Named after Benjamin Franklin, who observed this effect, the Ben Franklin effect is a lesser known yet interesting Psychological finding that can be used to influence people. According to it:

  1. If we do someone a favor then we tend to like them more. (read till the end for an example of a practical application)
  2. The reverse of this effect is also true – If we harm someone, we are more willing to harm them again as a result.

In the words of Benjamin Franklin:

“He that has once done you a kindness will be more ready to do you another than he whom you yourself have obliged.”

Side note: I love biographies. I love them because, there you have an access to a treasure of life-long experiences of great people. I feel, it is like collecting XP (experience) points in a Pokémon game. The more you manage to collect, the better you do in life. And biographies are one of the most efficient sources for XP.

While going through Ben’s autobiography a few months back, I found a lot of his observations to be extremely interesting and I had noted this down in my notes.

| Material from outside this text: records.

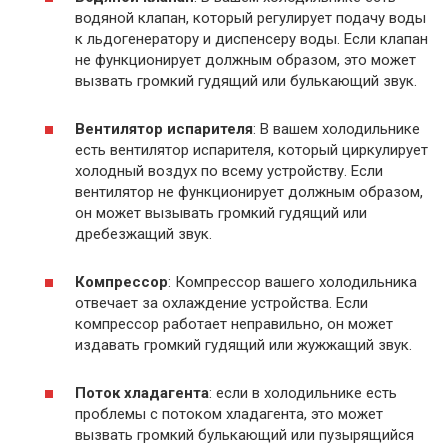
водяной клапан, который регулирует подачу воды
к льдогенератору и диспенсеру воды. Если клапан
не функционирует должным образом, это может
вызвать громкий гудящий или булькающий звук.
Вентилятор испарителя
: В вашем холодильнике
есть вентилятор испарителя, который циркулирует
холодный воздух по всему устройству. Если
вентилятор не функционирует должным образом,
он может вызывать громкий гудящий или
дребезжащий звук.
Компрессор
: Компрессор вашего холодильника
отвечает за охлаждение устройства. Если
компрессор работает неправильно, он может
издавать громкий гудящий или жужжащий звук.
Поток хладагента
: если в холодильнике есть
проблемы с потоком хладагента, это может
вызвать громкий булькающий или пузырящийся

How he used his observation

He was able to befriend a rival legislator by trying this out. The following is an excerpt from his biography:

Having heard that he had in his library a certain very scarce and curious book, I wrote a note to him, expressing my desire of perusing that book, and requesting he would do me the favour of lending it to me for a few days. He sent it immediately, and I return’d it in about a week with another note, expressing strongly my sense of the favour. When we next met in the House, he spoke to me (which he had never done before), and with great civility; and he ever after manifested a readiness to serve me on all occasions, so that we became great friends, and our friendship continued to his death.

Jecker & Lendy published a study in the year 1969 which used 3 groups of students to prove this scientifically. In the study, the students from the first group liked a professor more than the other two groups. It was to this group the professor had asked for a favor.

How can you use it?

  1. If you want someone to like you (or influence someone), even though it may seem counter-intuitive, you could just ask him/her for a favor.
  2. If some random stranger asks you for a favor, you could be a little more cautious about you liking him/her.
  3. To get a better effect, ask a person who is tired.

No wonder, guys after fetching a 100 chocolate ice-cream cups for their girl-friends, only tend to fall more in love with them.